No idea what you are even trying to say with this or how its even related to the subject. Nvidia had RT tools for offline rendering years before AMD. They hired RT experts years ago and developed dedicated silicon for RT. Obviously Nvidia is taking RT much more seriously than AMD. Running RT on your GPU is easy, all you need to do is allow it because DXR and Vulkan already do all the work for you. The thing is? A full Vega64 can't do what 2060RTX RT cores do even if they use the whole GPU for RT (and they still need to do all the rest too, like shaders and lighting).
Many games will use more VRAM if more is available. Absolute usage figures are hard to compare, and how using more VRAM translates into a performance advantage is hard to judge. Ultimately the benchmarks should tell you if it really matters. Of course if you have special needs that warrant more VRAM for you, then that may be a good option. But for the average person, the answer "more VRAM is always better" is not quite so clear cut.

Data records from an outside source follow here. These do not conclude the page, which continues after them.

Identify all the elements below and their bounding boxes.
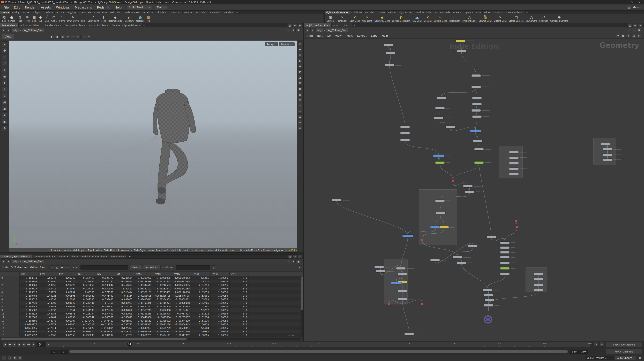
shelf-tab-drive-simulation[interactable]: Drive Simulation bbox=[503, 10, 525, 14]
shelf-tab-collisions[interactable]: Collisions bbox=[350, 10, 364, 14]
shelf-tool-ambient-light[interactable]: ◌Ambient Light bbox=[461, 14, 478, 23]
shelf-tool-portal-light[interactable]: ▭Portal Light bbox=[448, 14, 461, 23]
view-state-button[interactable]: View bbox=[2, 34, 14, 39]
box-select-icon[interactable]: ⬚ bbox=[76, 34, 81, 39]
network-menu-labs[interactable]: Labs bbox=[369, 34, 380, 37]
vertices-mode-icon[interactable]: △ bbox=[54, 265, 59, 270]
transport-go-start-button[interactable]: |◀ bbox=[3, 342, 7, 347]
network-menu-add[interactable]: Add bbox=[305, 34, 315, 37]
network-node[interactable] bbox=[391, 282, 402, 284]
transport-next-frame-button[interactable]: ▶▶ bbox=[26, 342, 31, 347]
pane-tab-scene-view[interactable]: Scene View▾ bbox=[0, 23, 18, 27]
pose-tool-icon[interactable]: ⌖ bbox=[2, 67, 7, 73]
network-node[interactable] bbox=[436, 97, 446, 99]
network-node[interactable] bbox=[600, 143, 610, 145]
scrollbar-thumb[interactable] bbox=[301, 276, 303, 310]
table-row[interactable]: 140.09746551.475119.02150.779823-0.04438… bbox=[0, 326, 304, 330]
pane-tab-new-tab-button[interactable]: + bbox=[127, 255, 132, 258]
menu-render[interactable]: Render bbox=[22, 4, 38, 10]
transport-stop-button[interactable]: ■ bbox=[17, 342, 21, 347]
path-node-chip[interactable]: A__Vellum_Sim bbox=[22, 260, 44, 263]
network-node[interactable] bbox=[436, 212, 446, 214]
network-node[interactable] bbox=[463, 185, 472, 187]
group-list-icon[interactable]: ≡ bbox=[298, 103, 302, 108]
network-tab-mat[interactable]: /mat▾ bbox=[332, 23, 342, 27]
network-node[interactable] bbox=[484, 299, 494, 301]
network-node[interactable] bbox=[472, 86, 481, 88]
material-tool-icon[interactable]: ◐ bbox=[2, 106, 7, 112]
network-node[interactable] bbox=[430, 259, 440, 261]
shelf-tool-sky-light[interactable]: ☁Sky Light bbox=[411, 14, 423, 23]
table-row[interactable]: 40.1095171.501779.002940.639660.5719960.… bbox=[0, 290, 304, 294]
shelf-tool-camera[interactable]: ▣Camera bbox=[326, 14, 336, 23]
shelf-tool-platonic-solids[interactable]: ◆Platonic Solids bbox=[107, 14, 124, 23]
shelf-tab-fem[interactable]: FEM bbox=[475, 10, 482, 14]
node-path-value[interactable]: OUT_Garment_Vellum_Sim bbox=[10, 266, 44, 269]
network-node[interactable] bbox=[484, 294, 493, 296]
target-icon[interactable]: ◎ bbox=[18, 356, 22, 360]
network-node[interactable] bbox=[456, 40, 465, 42]
column-header-uv-0[interactable]: uv[0] bbox=[192, 272, 210, 276]
network-node[interactable] bbox=[509, 151, 518, 153]
horizontal-splitter[interactable] bbox=[0, 253, 304, 255]
column-header-p-y[interactable]: P[y] bbox=[39, 272, 58, 276]
network-node[interactable] bbox=[434, 117, 443, 119]
pane-tab-animation-editor[interactable]: Animation Editor▾ bbox=[32, 255, 57, 258]
viewport-persp-selector[interactable]: Persp▾ bbox=[265, 42, 278, 46]
menu-megascans[interactable]: Megascans bbox=[72, 4, 94, 10]
info-icon[interactable]: i bbox=[286, 28, 290, 32]
snapshot-icon[interactable]: ▣ bbox=[637, 28, 641, 32]
network-node[interactable] bbox=[472, 103, 482, 105]
shelf-tool-path[interactable]: ⌒Path bbox=[80, 14, 86, 23]
network-node[interactable] bbox=[472, 109, 481, 112]
snap-point-icon[interactable]: ◈ bbox=[66, 34, 70, 39]
network-node[interactable] bbox=[402, 235, 413, 237]
shelf-tab-lights-and-cameras[interactable]: Lights and Cameras bbox=[324, 10, 350, 14]
column-header-p-z[interactable]: P[z] bbox=[58, 272, 77, 276]
network-list-icon[interactable]: ≡ bbox=[626, 34, 631, 38]
shelf-tool-l-system[interactable]: ⋔L-System bbox=[124, 14, 135, 23]
table-row[interactable]: 50.1094831.499219.005950.6800490.4754530… bbox=[0, 294, 304, 298]
context-path-field[interactable]: /obj/A__Vellum_... bbox=[586, 356, 614, 360]
network-node[interactable] bbox=[332, 199, 341, 201]
shelf-tool-vr-camera[interactable]: ◎VR Camera bbox=[525, 14, 538, 23]
shelf-tool-point-light[interactable]: ☀Point Light bbox=[336, 14, 348, 23]
forward-button[interactable]: ▶ bbox=[6, 28, 10, 32]
table-row[interactable]: 100.1043241.487589.018780.1237340.554409… bbox=[0, 312, 304, 315]
pane-split-horizontal-icon[interactable]: ◫ bbox=[288, 255, 292, 259]
pane-tab-composite-view[interactable]: Composite View▾ bbox=[63, 23, 87, 27]
column-header-uv-1[interactable]: uv[1] bbox=[210, 272, 230, 276]
shelf-tab-deform[interactable]: Deform bbox=[43, 10, 54, 14]
rotate-tool-icon[interactable]: ⟳ bbox=[2, 54, 7, 60]
shelf-tab-texture[interactable]: Texture bbox=[54, 10, 66, 14]
select-backface-icon[interactable]: ◨ bbox=[55, 34, 60, 39]
info-icon[interactable]: i bbox=[626, 28, 631, 32]
network-grid-icon[interactable]: ⊞ bbox=[632, 34, 636, 38]
garment-model[interactable] bbox=[153, 89, 196, 204]
minimize-button[interactable]: — bbox=[621, 0, 628, 4]
maximize-button[interactable]: ▢ bbox=[628, 0, 635, 4]
network-node[interactable] bbox=[500, 247, 510, 249]
playback-start-field[interactable]: 1 bbox=[59, 350, 68, 354]
network-node[interactable] bbox=[534, 289, 543, 291]
reflections-icon[interactable]: ◪ bbox=[298, 75, 302, 80]
background-image-icon[interactable]: ▤ bbox=[298, 92, 302, 97]
network-node[interactable] bbox=[386, 52, 395, 54]
network-menu-tools[interactable]: Tools bbox=[344, 34, 355, 37]
network-node[interactable] bbox=[457, 262, 466, 264]
pane-split-vertical-icon[interactable]: ⊟ bbox=[292, 23, 297, 27]
menu-assets[interactable]: Assets bbox=[38, 4, 54, 10]
menu-file[interactable]: File bbox=[1, 4, 11, 10]
shelf-tool-switcher[interactable]: ⇄Switcher bbox=[538, 14, 549, 23]
shelf-tool-tube[interactable]: ▯Tube bbox=[16, 14, 23, 23]
network-node[interactable] bbox=[509, 162, 518, 164]
column-header-n-x[interactable]: N[x] bbox=[77, 272, 96, 276]
scale-tool-icon[interactable]: ⤢ bbox=[2, 61, 7, 66]
shelf-tool-gi-light[interactable]: ☀GI Light bbox=[423, 14, 433, 23]
shelf-tab-viscous-fluids[interactable]: Viscous Fluids bbox=[433, 10, 452, 14]
pane-split-horizontal-icon[interactable]: ◫ bbox=[288, 23, 292, 27]
path-root-chip[interactable]: obj bbox=[316, 28, 323, 32]
column-header-rest-2[interactable]: rest[2] bbox=[172, 272, 192, 276]
vertical-scrollbar[interactable] bbox=[301, 276, 303, 337]
table-row[interactable]: 00.1080131.512448.992490.2544180.9251720… bbox=[0, 276, 304, 280]
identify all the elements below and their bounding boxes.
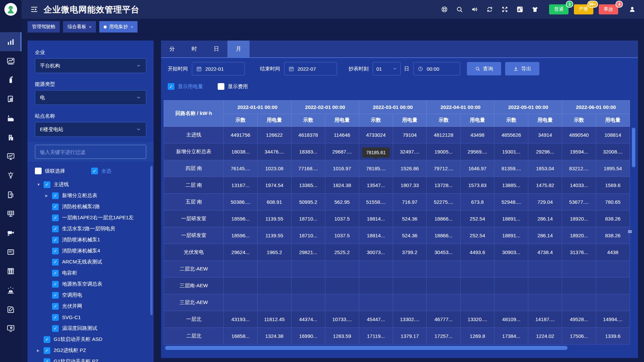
- table-cell[interactable]: 14033...: [562, 177, 596, 194]
- table-cell[interactable]: 4812128: [427, 127, 461, 143]
- sidebar-item-fire-extinguisher[interactable]: [0, 70, 21, 89]
- table-cell[interactable]: 1324.38: [257, 328, 291, 345]
- tree-checkbox[interactable]: ✓: [52, 314, 59, 321]
- sidebar-item-building[interactable]: [0, 128, 21, 147]
- table-cell[interactable]: [291, 261, 325, 278]
- table-cell[interactable]: 30073...: [359, 244, 393, 261]
- table-cell[interactable]: 252.54: [461, 227, 494, 244]
- start-date-input[interactable]: 2022-01: [192, 62, 245, 75]
- table-cell[interactable]: 1379.17: [393, 328, 427, 345]
- meter-day-select[interactable]: 01: [373, 62, 401, 75]
- table-cell[interactable]: 51558....: [359, 194, 393, 210]
- table-cell[interactable]: 252.54: [461, 210, 494, 227]
- table-cell[interactable]: 1475.82: [528, 177, 562, 194]
- table-cell[interactable]: 29569....: [461, 143, 494, 160]
- sidebar-item-bar-chart[interactable]: [0, 32, 21, 51]
- table-cell[interactable]: [291, 294, 325, 311]
- fullscreen-icon[interactable]: [501, 6, 508, 13]
- tree-item[interactable]: ✓生活水泵2路一层弱电房: [35, 223, 146, 234]
- sidebar-item-system-settings[interactable]: [0, 319, 21, 338]
- table-cell[interactable]: [359, 278, 393, 294]
- sidebar-item-ev-charger[interactable]: [0, 185, 21, 204]
- sidebar-item-meter-device[interactable]: [0, 242, 21, 261]
- table-cell[interactable]: 1965.2: [257, 244, 291, 261]
- tree-item[interactable]: ✓地源热泵空调总表: [35, 279, 146, 290]
- table-cell[interactable]: 29624...: [224, 244, 258, 261]
- show-cost-option[interactable]: 显示费用: [218, 83, 248, 90]
- tree-item[interactable]: ✓G1软启动开关柜 PZ: [35, 356, 146, 362]
- table-cell[interactable]: 126622: [257, 127, 291, 143]
- table-cell[interactable]: 31376...: [562, 244, 596, 261]
- table-cell[interactable]: 1853.04: [528, 160, 562, 177]
- table-cell[interactable]: [257, 261, 291, 278]
- alarm-button-1[interactable]: 严重99+: [574, 4, 593, 14]
- scrollbar-thumb[interactable]: [632, 128, 635, 167]
- sidebar-item-factory[interactable]: [0, 109, 21, 128]
- period-tab-1[interactable]: 分: [161, 41, 183, 57]
- table-cell[interactable]: 3799.2: [393, 244, 427, 261]
- table-cell[interactable]: 1016.97: [325, 160, 359, 177]
- table-cell[interactable]: 13320....: [461, 311, 494, 328]
- table-cell[interactable]: 673.8: [461, 194, 494, 210]
- table-cell[interactable]: 18920...: [562, 227, 596, 244]
- tree-search-input[interactable]: [35, 145, 146, 159]
- table-cell[interactable]: 78185....: [359, 160, 393, 177]
- table-cell[interactable]: 30903...: [494, 244, 528, 261]
- table-cell[interactable]: [427, 278, 461, 294]
- tree-item[interactable]: ▶✓2G2进线柜 PZ: [35, 345, 146, 356]
- table-cell[interactable]: 18596...: [224, 210, 258, 227]
- table-vertical-scrollbar[interactable]: [632, 127, 635, 345]
- table-cell[interactable]: 18814...: [359, 227, 393, 244]
- table-cell[interactable]: 18710...: [291, 227, 325, 244]
- table-cell[interactable]: [596, 278, 630, 294]
- query-button[interactable]: 查询: [467, 62, 501, 75]
- tree-checkbox[interactable]: ✓: [52, 325, 59, 332]
- table-row[interactable]: 新增分立柜总表18038...34476....18383...29687...…: [164, 143, 630, 160]
- table-cell[interactable]: [528, 261, 562, 278]
- tree-checkbox[interactable]: ✓: [44, 358, 50, 362]
- table-cell[interactable]: 2525.2: [325, 244, 359, 261]
- table-cell[interactable]: 1573.83: [461, 177, 494, 194]
- table-cell[interactable]: 1895.54: [596, 160, 630, 177]
- table-horizontal-scrollbar[interactable]: [164, 346, 635, 350]
- table-cell[interactable]: 1269.8: [461, 328, 494, 345]
- table-cell[interactable]: [461, 294, 494, 311]
- table-cell[interactable]: 4438: [596, 244, 630, 261]
- table-cell[interactable]: 4491756: [224, 127, 258, 143]
- table-row[interactable]: 光伏发电29624...1965.229821...2525.230073...…: [164, 244, 630, 261]
- table-cell[interactable]: 52275....: [427, 194, 461, 210]
- table-cell[interactable]: 1037.5: [325, 227, 359, 244]
- volume-icon[interactable]: [471, 6, 478, 13]
- table-cell[interactable]: 13547...: [359, 177, 393, 194]
- table-row[interactable]: 二层北16858...1324.3816990...1283.5917119..…: [164, 328, 630, 345]
- table-cell[interactable]: [494, 294, 528, 311]
- table-cell[interactable]: 1283.59: [325, 328, 359, 345]
- table-cell[interactable]: [427, 294, 461, 311]
- table-cell[interactable]: 49528...: [562, 311, 596, 328]
- caret-down-icon[interactable]: ▼: [37, 183, 44, 186]
- alarm-button-0[interactable]: 普通3: [549, 4, 569, 14]
- table-cell[interactable]: 780.65: [596, 194, 630, 210]
- table-cell[interactable]: 43193...: [224, 311, 258, 328]
- period-tab-4[interactable]: 月: [227, 41, 250, 57]
- table-cell[interactable]: 286.14: [528, 210, 562, 227]
- table-cell[interactable]: [224, 278, 258, 294]
- table-cell[interactable]: 17384...: [494, 328, 528, 345]
- table-cell[interactable]: 1037.5: [325, 210, 359, 227]
- period-tab-2[interactable]: 时: [183, 41, 205, 57]
- table-cell[interactable]: 4855626: [494, 127, 528, 143]
- table-cell[interactable]: 608.91: [257, 194, 291, 210]
- table-cell[interactable]: 18814...: [359, 210, 393, 227]
- user-icon[interactable]: [629, 6, 636, 13]
- table-cell[interactable]: [562, 261, 596, 278]
- select-all-option[interactable]: ✓ 全选: [91, 168, 111, 174]
- table-cell[interactable]: 32497....: [393, 143, 427, 160]
- table-cell[interactable]: [494, 278, 528, 294]
- table-cell[interactable]: 1807.33: [393, 177, 427, 194]
- table-cell[interactable]: [528, 294, 562, 311]
- table-cell[interactable]: 30453...: [427, 244, 461, 261]
- help-icon[interactable]: [441, 6, 448, 13]
- tree-checkbox[interactable]: ✓: [52, 248, 59, 254]
- table-cell[interactable]: 13728...: [427, 177, 461, 194]
- table-cell[interactable]: [494, 261, 528, 278]
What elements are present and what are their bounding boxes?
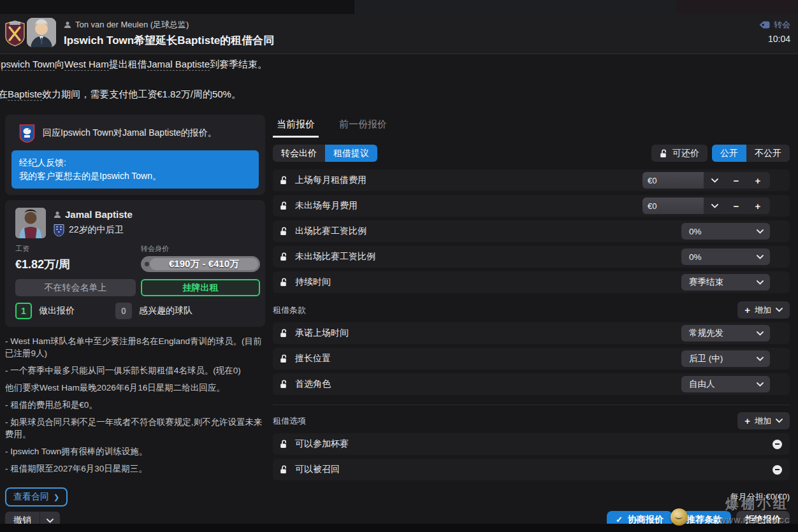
decrement-button[interactable]: − <box>725 201 747 212</box>
top-strip <box>0 0 798 14</box>
offers-label: 做出报价 <box>39 305 75 317</box>
unlock-icon[interactable] <box>280 278 287 287</box>
offer-type-segment: 转会出价 租借提议 <box>273 145 377 162</box>
sender-name: Ton van der Meulen (足球总监) <box>75 19 189 31</box>
percentage-dropdown[interactable]: 0% <box>681 223 770 240</box>
add-clause-button[interactable]: + 增加 <box>737 301 790 319</box>
unlock-icon[interactable] <box>280 329 287 338</box>
offer-tabs: 当前报价 前一份报价 <box>273 110 790 138</box>
loan-listed-button[interactable]: 挂牌出租 <box>141 279 260 296</box>
increment-button[interactable]: + <box>747 175 769 186</box>
club-link[interactable]: West Ham <box>64 59 109 71</box>
sender-row: Ton van der Meulen (足球总监) <box>64 19 274 31</box>
role-dropdown[interactable]: 自由人 <box>681 376 770 392</box>
unlock-icon[interactable] <box>280 227 287 236</box>
increment-button[interactable]: + <box>747 201 769 212</box>
tab-current-offer[interactable]: 当前报价 <box>273 119 319 138</box>
chevron-down-icon <box>47 519 54 523</box>
note-line: - 租借期限至2027年6月30日星期三。 <box>5 463 268 475</box>
money-stepper: €0 − + <box>642 198 770 214</box>
fee-input[interactable]: €0 <box>642 198 704 214</box>
position-dropdown[interactable]: 后卫 (中) <box>681 350 770 367</box>
inbox-category-label: 转会 <box>774 19 790 31</box>
offer-row: 上场每月租借费用 €0 − + <box>273 169 790 191</box>
tab-previous-offer[interactable]: 前一份报价 <box>335 119 391 138</box>
chevron-down-icon <box>757 255 764 259</box>
row-label: 可以被召回 <box>295 464 340 475</box>
chevron-down-icon <box>776 308 783 312</box>
note-line: - 如果球员合同只剩不足一年或者不符合联赛规定,则不允许设置未来费用。 <box>5 416 268 440</box>
chevron-down-icon <box>757 357 764 361</box>
remove-option-icon[interactable] <box>773 440 782 449</box>
message-line-2: 在Baptiste效力期间，需要支付他工资€1.82万/周的50%。 <box>0 89 676 101</box>
transfer-tag-icon <box>759 21 770 29</box>
unlock-icon[interactable] <box>280 440 287 449</box>
chevron-right-icon: ❯ <box>54 493 59 501</box>
row-label: 可以参加杯赛 <box>295 438 349 450</box>
interested-label: 感兴趣的球队 <box>139 305 192 317</box>
club-link[interactable]: Ipswich Town <box>0 59 55 71</box>
row-label: 承诺上场时间 <box>295 327 349 339</box>
offer-row: 出场比赛工资比例 0% <box>273 220 790 242</box>
unlock-icon[interactable] <box>280 465 287 474</box>
decrement-button[interactable]: − <box>725 175 747 186</box>
segment-public[interactable]: 公开 <box>712 145 746 162</box>
percentage-dropdown[interactable]: 0% <box>681 248 770 265</box>
offers-count-badge[interactable]: 1 <box>15 303 32 319</box>
playing-time-dropdown[interactable]: 常规先发 <box>681 325 770 341</box>
add-option-button[interactable]: + 增加 <box>737 412 790 429</box>
unlock-icon[interactable] <box>280 176 287 185</box>
section-title: 租借选项 <box>273 415 306 427</box>
unlock-icon[interactable] <box>280 354 287 363</box>
player-name-row[interactable]: Jamal Baptiste <box>54 209 133 220</box>
bottom-strip <box>0 524 798 532</box>
money-stepper: €0 − + <box>642 172 770 189</box>
response-row: 回应Ipswich Town对Jamal Baptiste的报价。 <box>11 124 259 150</box>
unlock-icon[interactable] <box>280 201 287 210</box>
inbox-header: Ton van der Meulen (足球总监) Ipswich Town希望… <box>0 14 798 54</box>
row-label: 出场比赛工资比例 <box>295 226 366 237</box>
duration-dropdown[interactable]: 赛季结束 <box>681 274 770 291</box>
unlock-icon[interactable] <box>280 380 287 389</box>
remove-option-icon[interactable] <box>773 465 782 475</box>
row-label: 上场每月租借费用 <box>295 175 366 186</box>
chevron-down-icon <box>757 382 764 387</box>
message-line-1: Ipswich Town向West Ham提出租借Jamal Baptiste到… <box>0 59 676 71</box>
note-line: - 一个赛季中最多只能从同一俱乐部长期租借4名球员。(现在0) <box>5 364 268 377</box>
offer-row: 未出场比赛工资比例 0% <box>273 246 790 268</box>
segment-private[interactable]: 不公开 <box>746 145 790 162</box>
fee-input[interactable]: €0 <box>642 172 704 189</box>
segment-transfer-bid[interactable]: 转会出价 <box>273 145 325 162</box>
loan-clauses-section-header: 租借条款 + 增加 <box>273 301 790 319</box>
player-link[interactable]: Baptiste <box>8 89 42 101</box>
view-contract-button[interactable]: 查看合同 ❯ <box>5 487 68 507</box>
monthly-share-text: 每月分担:€0(€0) <box>273 491 790 503</box>
negotiable-button[interactable]: 可还价 <box>651 145 707 162</box>
section-title: 租借条款 <box>273 305 306 316</box>
agent-feedback-text: 我的客户更想去的是Ipswich Town。 <box>19 169 251 183</box>
dropdown-toggle[interactable] <box>704 178 725 183</box>
west-ham-crest-icon <box>4 20 25 47</box>
transfer-status-button[interactable]: 不在转会名单上 <box>15 279 136 296</box>
transfer-value-pill: €190万 - €410万 <box>141 256 260 272</box>
note-line: 他们要求West Ham最晚2026年6月16日星期二给出回应。 <box>5 382 268 394</box>
unlock-icon[interactable] <box>280 252 287 261</box>
player-photo[interactable] <box>15 208 46 238</box>
interested-count-badge[interactable]: 0 <box>115 303 132 319</box>
segment-loan-offer[interactable]: 租借提议 <box>325 145 377 162</box>
agent-feedback-box: 经纪人反馈: 我的客户更想去的是Ipswich Town。 <box>11 150 259 189</box>
visibility-segment: 公开 不公开 <box>712 145 790 162</box>
pill-dot <box>145 262 149 266</box>
wage-label: 工资 <box>15 244 136 254</box>
loan-options-section-header: 租借选项 + 增加 <box>273 405 790 429</box>
note-line: - West Ham球队名单中至少要注册8名在England青训的球员。(目前已… <box>5 335 268 359</box>
player-link[interactable]: Jamal Baptiste <box>147 59 210 71</box>
dropdown-toggle[interactable] <box>704 204 725 208</box>
inbox-category[interactable]: 转会 <box>759 19 790 31</box>
chevron-down-icon <box>757 331 764 336</box>
row-label: 擅长位置 <box>295 353 331 364</box>
message-body: Ipswich Town向West Ham提出租借Jamal Baptiste到… <box>0 59 676 101</box>
top-strip-segment-right <box>677 0 798 14</box>
row-label: 首选角色 <box>295 378 331 390</box>
clause-row: 承诺上场时间 常规先发 <box>273 322 790 344</box>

I don't find it thaat expensive, 650$ would be ideal. IMO a great competitor for Turing in general, yeah it's not 2080TI rival, but hey it's also not frickin 1200$+.. get real people. I'm pretty sure it will be a fine 1440p card, better then expected. I will personally hold off on a new 2080RTX for now, not if I can get same or better perf. at less money. The only deal breaker for me now would be thermals, if it remains ~ 70C and a good OC'er lets say at least 1950-2000MHz, idc about TDP, never was.. Then I'm sold. Bye bye nvidia, you've been a love hate relationship for far too long xD
Toms is conflicting Anandtech somewhat with PCIe 4.0. They are also saying AMD boards will allow PCIe 4.0 upgrades via bios. https://www.tomshardware.com/news/amd-ryzen-pcie-4.0-motherboard,38401.html
Crap ok - good to know as Toms is a known-good source (not that anand) isn't but ... means ... that this isn't known yet until I can find a AMD post like a spec sheet or maybe a twitter clip on their feed of something... might just ask em myself... Thanks @Srsbsns That was a really cool article about different OEMs saying their tests concluded that only one lane (the closest PCI-E x16) to the CPU could operate at 4.0 speeds just fine but the rest would revert back to 3.0 - so cool! All via BIOS update! I really hope AMD approves that cause apparently the OEMs were all saying they needed AMD's approval? :/ aahh please AMD approve it just don't "support" it.. like back when X79 SandyBridge-E days
Technically, ATI introduced tesselation with DX8, it didn't take off and only a handful of games have release or patched in support for it. the ATI tesselation engine for DX11 has never been their strong point, but there is never a "proper time" to introduce new capabilities, RTX is for those who want to dabble, and the developers who want to get in on bringing DXRT to their games now, there is nothing new going on here with graphical options being provided that are intended for future graphics hardware.